▸ **EXERCISE PROMPT**
Please return each entry that follows exactly as given, but without pictures.

[PROVIDED DATA — start]

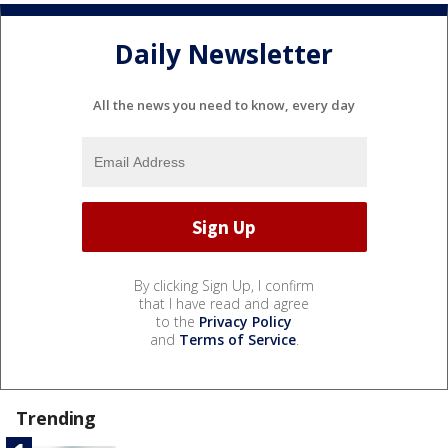
Daily Newsletter
All the news you need to know, every day
By clicking Sign Up, I confirm
that I have read and agree
to the
Privacy Policy
and
Terms of Service
.
Trending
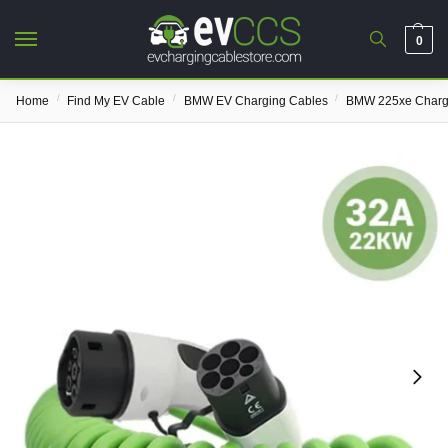
0
/
/
/
Home
Find My EV Cable
BMW EV Charging Cables
BMW 225xe Charg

[PROVIDED DATA — finish]

▸ **RESPONSE BOX**
Daily Newsletter
All the news you need to know, every day
By clicking Sign Up, I confirm
that I have read and agree
to the
Privacy Policy
and
Terms of Service
.
Trending
0
/
/
/
Home
Find My EV Cable
BMW EV Charging Cables
BMW 225xe Charg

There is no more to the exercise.